The task: What you return must match the entries word for word, minus the pictures.

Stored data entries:
- - -
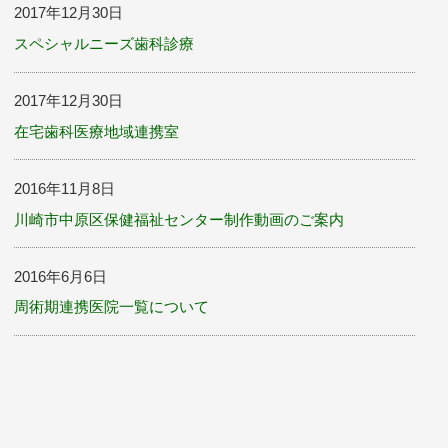
2017年12月30日
スペシャルニーズ歯科診療
2017年12月30日
在宅歯科医療地域連携室
2016年11月8日
川崎市中原区保健福祉センター制作動画のご案内
2016年6月6日
周術期連携医院一覧について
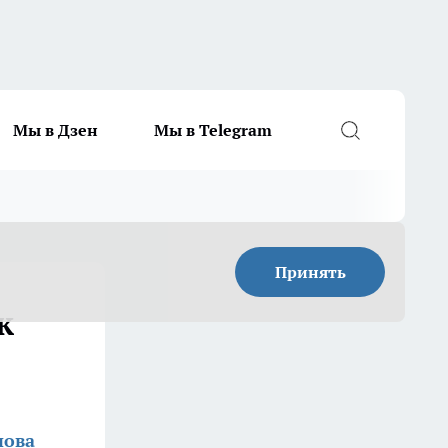
Мы в Дзен
Мы в Telegram
Принять
к
нова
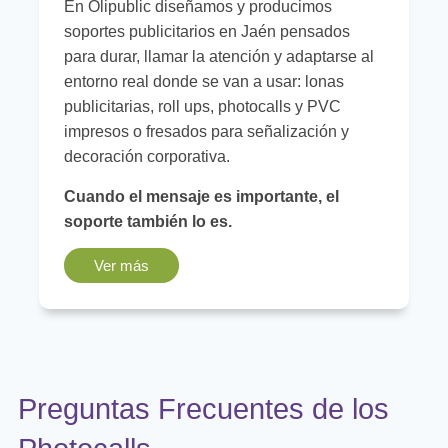
En Olipublic diseñamos y producimos
soportes publicitarios en Jaén pensados
para durar, llamar la atención y adaptarse al
entorno real donde se van a usar: lonas
publicitarias, roll ups, photocalls y PVC
impresos o fresados para señalización y
decoración corporativa.
Cuando el mensaje es importante, el
soporte también lo es.
Ver más
Preguntas Frecuentes de los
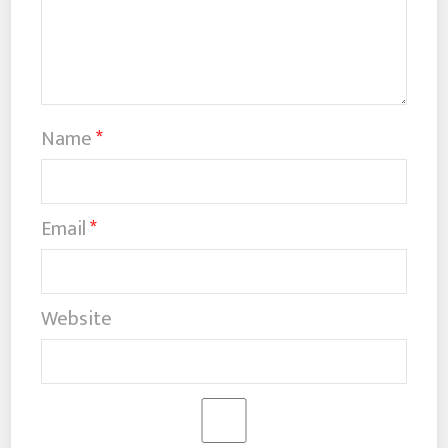
Name
*
Email
*
Website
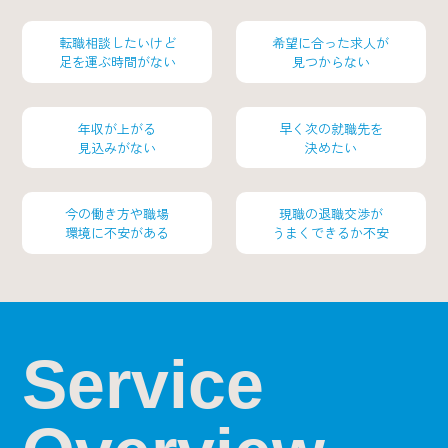
転職相談したいけど
希望に合った求人が
足を運ぶ時間がない
見つからない
年収が上がる
早く次の就職先を
見込みがない
決めたい
今の働き方や職場
現職の退職交渉が
環境に不安がある
うまくできるか不安
Service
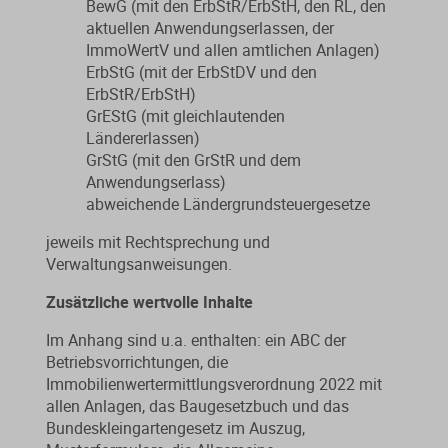
BewG (mit den ErbStR/ErbStH, den RL, den
aktuellen Anwendungserlassen, der
ImmoWertV und allen amtlichen Anlagen)
ErbStG (mit der ErbStDV und den
ErbStR/ErbStH)
GrEStG (mit gleichlautenden
Ländererlassen)
GrStG (mit den GrStR und dem
Anwendungserlass)
abweichende Ländergrundsteuergesetze
jeweils mit Rechtsprechung und
Verwaltungsanweisungen.
Zusätzliche wertvolle Inhalte
Im Anhang sind u.a. enthalten: ein ABC der
Betriebsvorrichtungen, die
Immobilienwertermittlungsverordnung 2022 mit
allen Anlagen, das Baugesetzbuch und das
Bundeskleingartengesetz im Auszug,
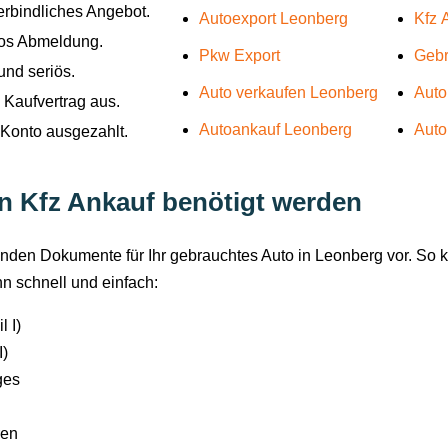
erbindliches Angebot.
Autoexport Leonberg
Kfz 
los Abmeldung.
Pkw Export
Gebr
und seriös.
Auto verkaufen Leonberg
Auto
 Kaufvertrag aus.
Autoankauf Leonberg
Auto
r Konto ausgezahlt.
en Kfz Ankauf benötigt werden
ehenden Dokumente für Ihr gebrauchtes Auto in Leonberg vor. So
n schnell und einfach:
 I)
I)
ges
ren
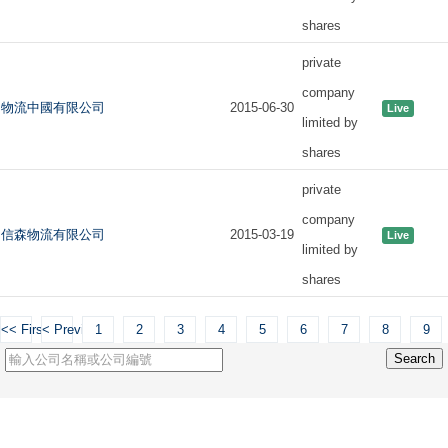
shares
private
company
物流中國有限公司
2015-06-30
Live
limited by
shares
private
company
信森物流有限公司
2015-03-19
Live
limited by
shares
<< First
< Previous
1
2
3
4
5
6
7
8
9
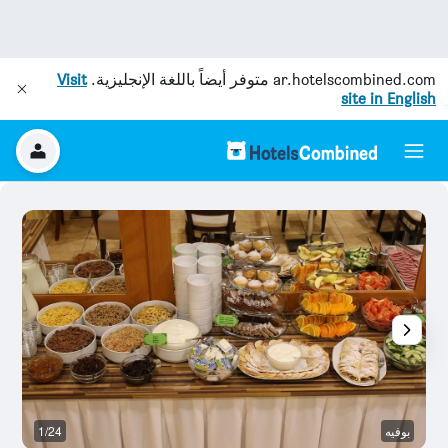
ar.hotelscombined.com
متوفر أيضاً باللغة الإنجليزية.
Visit
site in English
بوفيه
1/24
بو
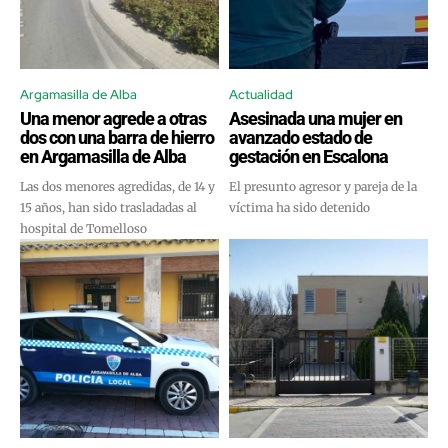
Argamasilla de Alba
Actualidad
Una menor agrede a otras
Asesinada una mujer en
dos con una barra de hierro
avanzado estado de
en Argamasilla de Alba
gestación en Escalona
Las dos menores agredidas, de 14 y
El presunto agresor y pareja de la
15 años, han sido trasladadas al
víctima ha sido detenido
hospital de Tomelloso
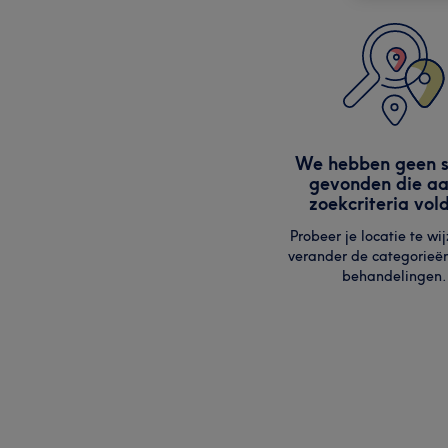
We hebben geen s
gevonden die aa
zoekcriteria vol
Probeer je locatie te wij
verander de categorieë
behandelingen.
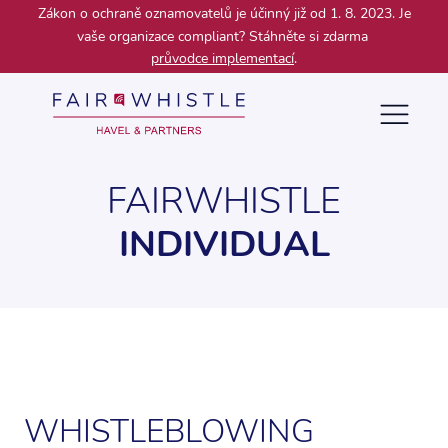
Zákon o ochraně oznamovatelů je účinný již od 1. 8. 2023. Je
vaše organizace compliant? Stáhněte si zdarma
průvodce implementací
.
FAIRWHISTLE
INDIVIDUAL
WHISTLEBLOWING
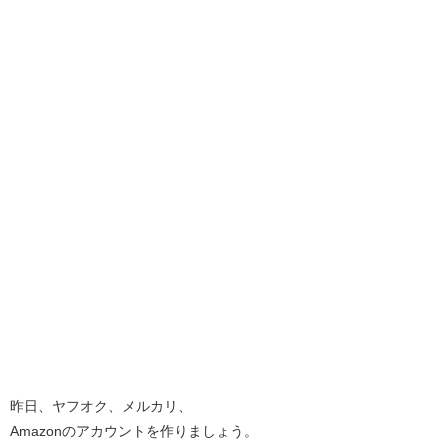
昨日、ヤフオク、メルカリ、
Amazonのアカウントを作りましょう。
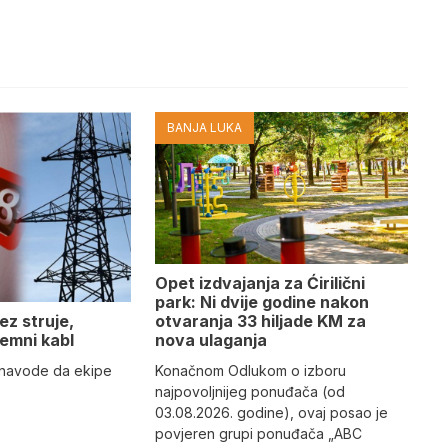
BANJA LUKA
Opet izdvajanja za Ćirilični
park: Ni dvije godine nakon
otvaranja 33 hiljade KM za
ez struje,
nova ulaganja
emni kabl
Konačnom Odlukom o izboru
” navode da ekipe
najpovoljnijeg ponuđača (od
03.08.2026. godine), ovaj posao je
povjeren grupi ponuđača „ABC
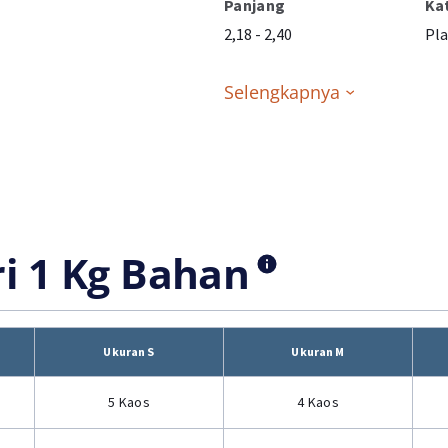
Panjang
Ka
2,18 - 2,40
Pla
Selengkapnya
ri 1 Kg Bahan
Ukuran S
Ukuran M
5 Kaos
4 Kaos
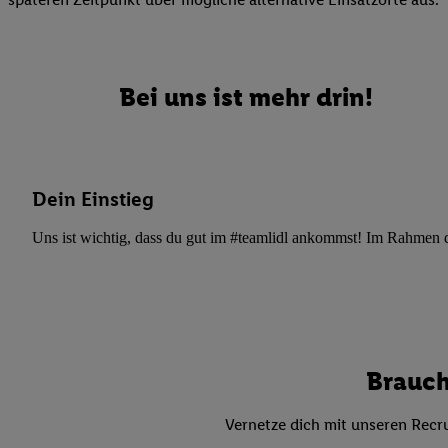
Datenschutzbestimmu
Verwendungszwecke ode
und Funktionen im Ra
Gewährleistung der Si
Bei uns ist mehr drin!
Anzeige von Werbung u
Verknüpfung verschiede
Messung des Erfolgs 
Technologie für digita
Dein Einstieg
Verwendung genauer
oder Zugriff auf I
Uns ist wichtig, dass du gut im #teamlidl ankommst! Im Rahmen dei
von Zielgruppen d
reduzierter Daten
zur Auswahl person
Liste der Partn
Brauch
Vernetze dich mit unseren Recru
- - -
Response:
2017年12月30日
スペシャルニーズ歯科診療
2017年12月30日
在宅歯科医療地域連携室
2016年11月8日
川崎市中原区保健福祉センター制作動画のご案内
2016年6月6日
周術期連携医院一覧について
Мы в Дзен
Мы в Telegram
Принять
к
нова
En Olipublic diseñamos y producimos
soportes publicitarios en Jaén pensados
para durar, llamar la atención y adaptarse al
entorno real donde se van a usar: lonas
publicitarias, roll ups, photocalls y PVC
impresos o fresados para señalización y
decoración corporativa.
Cuando el mensaje es importante, el
soporte también lo es.
Ver más
Preguntas Frecuentes de los
Name
*
Email
*
Website
転職相談したいけど
希望に合った求人が
足を運ぶ時間がない
見つからない
年収が上がる
早く次の就職先を
見込みがない
決めたい
今の働き方や職場
現職の退職交渉が
環境に不安がある
うまくできるか不安
Service
BewG (mit den ErbStR/ErbStH, den RL, den
aktuellen Anwendungserlassen, der
ImmoWertV und allen amtlichen Anlagen)
ErbStG (mit der ErbStDV und den
ErbStR/ErbStH)
GrEStG (mit gleichlautenden
Ländererlassen)
GrStG (mit den GrStR und dem
Anwendungserlass)
abweichende Ländergrundsteuergesetze
jeweils mit Rechtsprechung und
Verwaltungsanweisungen.
Zusätzliche wertvolle Inhalte
Im Anhang sind u.a. enthalten: ein ABC der
Betriebsvorrichtungen, die
Immobilienwertermittlungsverordnung 2022 mit
allen Anlagen, das Baugesetzbuch und das
Bundeskleingartengesetz im Auszug,
erbindliches Angebot.
Autoexport Leonberg
Kfz 
los Abmeldung.
Pkw Export
Gebr
und seriös.
Auto verkaufen Leonberg
Auto
 Kaufvertrag aus.
Autoankauf Leonberg
Auto
r Konto ausgezahlt.
en Kfz Ankauf benötigt werden
ehenden Dokumente für Ihr gebrauchtes Auto in Leonberg vor. So
n schnell und einfach:
 I)
I)
ges
ren
shares
private
company
物流中國有限公司
2015-06-30
Live
limited by
shares
private
company
信森物流有限公司
2015-03-19
Live
limited by
shares
<< First
< Previous
1
2
3
4
5
6
7
8
9
ar.hotelscombined.com
متوفر أيضاً باللغة الإنجليزية.
Visit
site in English
بوفيه
1/24
بو
Argamasilla de Alba
Actualidad
Una menor agrede a otras
Asesinada una mujer en
dos con una barra de hierro
avanzado estado de
en Argamasilla de Alba
gestación en Escalona
Las dos menores agredidas, de 14 y
El presunto agresor y pareja de la
15 años, han sido trasladadas al
víctima ha sido detenido
hospital de Tomelloso
We hebben geen s
gevonden die aa
zoekcriteria vol
Probeer je locatie te wij
verander de categorieë
behandelingen.
Zákon o ochraně oznamovatelů je účinný již od 1. 8. 2023. Je
vaše organizace compliant? Stáhněte si zdarma
průvodce implementací
.
FAIRWHISTLE
INDIVIDUAL
WHISTLEBLOWING
昨日、ヤフオク、メルカリ、
Amazonのアカウントを作りましょう。
BANJA LUKA
Opet izdvajanja za Ćirilični
park: Ni dvije godine nakon
otvaranja 33 hiljade KM za
ez struje,
nova ulaganja
emni kabl
Konačnom Odlukom o izboru
” navode da ekipe
najpovoljnijeg ponuđača (od
03.08.2026. godine), ovaj posao je
povjeren grupi ponuđača „ABC
Panjang
Ka
2,18 - 2,40
Pla
Selengkapnya
ri 1 Kg Bahan
Ukuran S
Ukuran M
5 Kaos
4 Kaos
Datenschutzbestimmu
Verwendungszwecke ode
und Funktionen im Ra
Gewährleistung der Si
Bei uns ist mehr drin!
Anzeige von Werbung u
Verknüpfung verschiede
Messung des Erfolgs 
Technologie für digita
Dein Einstieg
Verwendung genauer
oder Zugriff auf I
Uns ist wichtig, dass du gut im #teamlidl ankommst! Im Rahmen dei
von Zielgruppen d
reduzierter Daten
zur Auswahl person
Liste der Partn
Brauch
Vernetze dich mit unseren Recru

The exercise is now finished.